Extracted data entries:
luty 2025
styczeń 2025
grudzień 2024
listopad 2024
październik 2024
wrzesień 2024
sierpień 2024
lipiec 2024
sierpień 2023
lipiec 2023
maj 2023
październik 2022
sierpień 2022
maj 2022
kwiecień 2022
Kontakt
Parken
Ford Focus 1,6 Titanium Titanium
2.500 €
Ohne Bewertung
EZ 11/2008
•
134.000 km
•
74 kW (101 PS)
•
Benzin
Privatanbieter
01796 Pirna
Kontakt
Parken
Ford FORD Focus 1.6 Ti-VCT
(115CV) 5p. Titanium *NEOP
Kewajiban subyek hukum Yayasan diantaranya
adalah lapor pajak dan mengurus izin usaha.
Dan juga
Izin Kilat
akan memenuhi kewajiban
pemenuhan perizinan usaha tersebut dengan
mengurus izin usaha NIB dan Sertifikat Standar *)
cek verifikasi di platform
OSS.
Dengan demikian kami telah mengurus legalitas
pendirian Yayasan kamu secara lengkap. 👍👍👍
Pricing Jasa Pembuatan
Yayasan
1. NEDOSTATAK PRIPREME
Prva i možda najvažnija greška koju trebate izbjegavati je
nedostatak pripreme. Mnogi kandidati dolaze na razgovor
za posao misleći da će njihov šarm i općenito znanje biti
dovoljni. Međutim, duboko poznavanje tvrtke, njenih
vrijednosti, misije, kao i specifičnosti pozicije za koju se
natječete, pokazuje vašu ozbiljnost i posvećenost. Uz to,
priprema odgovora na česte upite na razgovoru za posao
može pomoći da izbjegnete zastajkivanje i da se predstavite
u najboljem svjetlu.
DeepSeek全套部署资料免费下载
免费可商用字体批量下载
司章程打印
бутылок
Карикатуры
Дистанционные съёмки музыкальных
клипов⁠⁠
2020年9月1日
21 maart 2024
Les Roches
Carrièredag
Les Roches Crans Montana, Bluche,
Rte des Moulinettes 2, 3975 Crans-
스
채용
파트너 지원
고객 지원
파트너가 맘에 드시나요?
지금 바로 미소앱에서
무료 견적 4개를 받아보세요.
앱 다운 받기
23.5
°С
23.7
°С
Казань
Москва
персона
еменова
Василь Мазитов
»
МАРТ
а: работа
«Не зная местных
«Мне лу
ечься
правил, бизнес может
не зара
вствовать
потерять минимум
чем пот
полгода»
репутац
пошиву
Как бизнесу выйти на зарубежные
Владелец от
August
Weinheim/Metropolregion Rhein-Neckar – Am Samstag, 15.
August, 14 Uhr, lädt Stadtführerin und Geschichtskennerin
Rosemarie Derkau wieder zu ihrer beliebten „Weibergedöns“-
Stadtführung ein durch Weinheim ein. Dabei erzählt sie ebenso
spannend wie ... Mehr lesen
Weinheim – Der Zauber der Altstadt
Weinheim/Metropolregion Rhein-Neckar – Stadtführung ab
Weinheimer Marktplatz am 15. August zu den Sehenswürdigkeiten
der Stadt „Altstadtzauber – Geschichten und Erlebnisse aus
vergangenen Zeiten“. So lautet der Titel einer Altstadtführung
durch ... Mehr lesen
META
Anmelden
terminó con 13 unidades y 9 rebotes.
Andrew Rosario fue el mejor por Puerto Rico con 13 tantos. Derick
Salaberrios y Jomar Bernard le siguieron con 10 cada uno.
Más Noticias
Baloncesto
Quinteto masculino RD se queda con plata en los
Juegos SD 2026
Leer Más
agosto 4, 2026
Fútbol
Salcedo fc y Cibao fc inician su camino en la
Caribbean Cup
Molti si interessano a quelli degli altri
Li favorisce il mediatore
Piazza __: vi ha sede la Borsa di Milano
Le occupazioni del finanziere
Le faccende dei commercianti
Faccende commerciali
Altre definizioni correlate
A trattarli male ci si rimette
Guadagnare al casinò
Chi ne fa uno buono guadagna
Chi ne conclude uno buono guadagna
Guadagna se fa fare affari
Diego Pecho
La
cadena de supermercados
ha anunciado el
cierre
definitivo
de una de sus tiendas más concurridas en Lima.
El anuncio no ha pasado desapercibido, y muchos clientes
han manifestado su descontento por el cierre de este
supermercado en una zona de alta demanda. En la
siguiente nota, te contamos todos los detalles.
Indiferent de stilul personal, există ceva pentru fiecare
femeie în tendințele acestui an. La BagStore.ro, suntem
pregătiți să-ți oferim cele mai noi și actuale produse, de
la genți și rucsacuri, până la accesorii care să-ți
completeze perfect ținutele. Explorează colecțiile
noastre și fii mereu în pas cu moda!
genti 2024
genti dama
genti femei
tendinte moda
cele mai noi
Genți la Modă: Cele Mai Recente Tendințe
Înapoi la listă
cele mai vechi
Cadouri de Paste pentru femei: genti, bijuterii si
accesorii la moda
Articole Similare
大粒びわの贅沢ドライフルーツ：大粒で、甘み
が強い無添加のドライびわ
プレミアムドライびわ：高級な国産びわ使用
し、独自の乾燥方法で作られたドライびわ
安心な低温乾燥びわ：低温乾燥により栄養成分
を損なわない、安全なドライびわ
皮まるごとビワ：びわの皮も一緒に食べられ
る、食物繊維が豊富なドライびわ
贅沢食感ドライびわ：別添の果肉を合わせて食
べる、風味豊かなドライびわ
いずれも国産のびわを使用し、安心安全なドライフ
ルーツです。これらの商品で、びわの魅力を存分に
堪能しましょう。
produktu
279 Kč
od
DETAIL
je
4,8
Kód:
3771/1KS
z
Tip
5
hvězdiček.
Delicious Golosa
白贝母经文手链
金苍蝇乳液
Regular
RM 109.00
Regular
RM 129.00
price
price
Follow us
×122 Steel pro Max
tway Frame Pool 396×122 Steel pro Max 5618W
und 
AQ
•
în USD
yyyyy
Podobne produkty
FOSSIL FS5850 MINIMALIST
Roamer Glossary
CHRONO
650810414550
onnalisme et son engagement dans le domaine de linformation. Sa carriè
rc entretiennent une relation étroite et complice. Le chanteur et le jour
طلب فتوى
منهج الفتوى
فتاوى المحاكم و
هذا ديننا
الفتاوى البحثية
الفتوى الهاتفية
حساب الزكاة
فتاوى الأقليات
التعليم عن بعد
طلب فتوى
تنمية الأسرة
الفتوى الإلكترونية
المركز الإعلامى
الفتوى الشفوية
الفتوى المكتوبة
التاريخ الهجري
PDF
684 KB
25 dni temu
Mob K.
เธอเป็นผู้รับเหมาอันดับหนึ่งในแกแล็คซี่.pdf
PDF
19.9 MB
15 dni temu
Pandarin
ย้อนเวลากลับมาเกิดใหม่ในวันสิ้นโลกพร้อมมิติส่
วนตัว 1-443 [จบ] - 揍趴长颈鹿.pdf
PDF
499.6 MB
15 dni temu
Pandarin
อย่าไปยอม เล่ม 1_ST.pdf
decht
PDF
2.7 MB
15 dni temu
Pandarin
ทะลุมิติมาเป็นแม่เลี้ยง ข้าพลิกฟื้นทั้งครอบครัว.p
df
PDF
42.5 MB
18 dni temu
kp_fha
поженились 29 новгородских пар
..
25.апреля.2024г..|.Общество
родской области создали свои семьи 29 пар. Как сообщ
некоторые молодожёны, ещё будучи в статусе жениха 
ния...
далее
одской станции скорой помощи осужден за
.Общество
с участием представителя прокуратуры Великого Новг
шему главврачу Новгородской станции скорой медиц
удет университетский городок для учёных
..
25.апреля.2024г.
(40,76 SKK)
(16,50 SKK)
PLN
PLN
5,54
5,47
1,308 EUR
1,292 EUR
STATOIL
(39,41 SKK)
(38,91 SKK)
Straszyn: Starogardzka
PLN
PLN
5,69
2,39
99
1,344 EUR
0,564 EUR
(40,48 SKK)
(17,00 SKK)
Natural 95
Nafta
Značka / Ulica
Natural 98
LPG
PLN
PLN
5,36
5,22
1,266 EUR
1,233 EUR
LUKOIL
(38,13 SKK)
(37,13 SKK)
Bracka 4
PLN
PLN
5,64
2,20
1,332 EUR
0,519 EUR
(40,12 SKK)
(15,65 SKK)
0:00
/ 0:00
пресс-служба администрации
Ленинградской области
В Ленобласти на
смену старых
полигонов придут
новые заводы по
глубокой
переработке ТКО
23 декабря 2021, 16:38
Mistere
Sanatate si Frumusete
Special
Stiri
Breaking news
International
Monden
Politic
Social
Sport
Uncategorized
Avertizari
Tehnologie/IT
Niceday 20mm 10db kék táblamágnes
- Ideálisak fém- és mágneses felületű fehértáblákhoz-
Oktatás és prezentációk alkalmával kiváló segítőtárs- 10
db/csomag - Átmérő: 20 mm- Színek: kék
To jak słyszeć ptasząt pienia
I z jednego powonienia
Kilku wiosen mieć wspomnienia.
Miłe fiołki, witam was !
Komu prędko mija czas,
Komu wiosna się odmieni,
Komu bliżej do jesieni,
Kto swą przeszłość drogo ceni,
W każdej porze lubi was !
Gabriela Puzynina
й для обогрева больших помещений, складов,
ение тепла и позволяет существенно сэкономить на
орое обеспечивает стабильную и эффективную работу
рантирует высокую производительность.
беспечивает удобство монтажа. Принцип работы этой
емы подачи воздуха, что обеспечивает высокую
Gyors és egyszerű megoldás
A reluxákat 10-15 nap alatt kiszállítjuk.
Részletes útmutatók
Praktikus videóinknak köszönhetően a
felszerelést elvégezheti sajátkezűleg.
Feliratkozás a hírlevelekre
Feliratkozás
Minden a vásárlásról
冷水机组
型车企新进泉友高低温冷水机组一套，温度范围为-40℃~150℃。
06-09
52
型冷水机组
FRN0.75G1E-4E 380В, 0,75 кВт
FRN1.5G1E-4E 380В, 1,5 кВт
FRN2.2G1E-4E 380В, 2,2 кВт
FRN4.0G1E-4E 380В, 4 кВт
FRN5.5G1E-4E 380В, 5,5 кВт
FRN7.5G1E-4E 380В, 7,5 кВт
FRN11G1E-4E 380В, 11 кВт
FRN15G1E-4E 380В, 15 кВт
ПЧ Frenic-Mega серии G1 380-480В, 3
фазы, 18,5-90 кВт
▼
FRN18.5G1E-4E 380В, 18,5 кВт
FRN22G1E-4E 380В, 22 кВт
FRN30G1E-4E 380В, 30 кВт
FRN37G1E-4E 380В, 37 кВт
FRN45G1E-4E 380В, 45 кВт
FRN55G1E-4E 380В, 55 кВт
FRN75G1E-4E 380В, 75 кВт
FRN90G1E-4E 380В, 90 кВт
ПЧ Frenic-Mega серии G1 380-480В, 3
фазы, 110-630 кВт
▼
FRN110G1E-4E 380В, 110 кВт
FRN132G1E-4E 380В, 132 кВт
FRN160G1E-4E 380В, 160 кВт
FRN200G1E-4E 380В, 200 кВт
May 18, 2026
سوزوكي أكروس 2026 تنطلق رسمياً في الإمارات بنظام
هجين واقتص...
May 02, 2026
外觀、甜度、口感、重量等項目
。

* Task *
Read through the lines above and collect those that contain the string "Komu".

* Answer space *
Komu prędko mija czas,
Komu wiosna się odmieni,
Komu bliżej do jesieni,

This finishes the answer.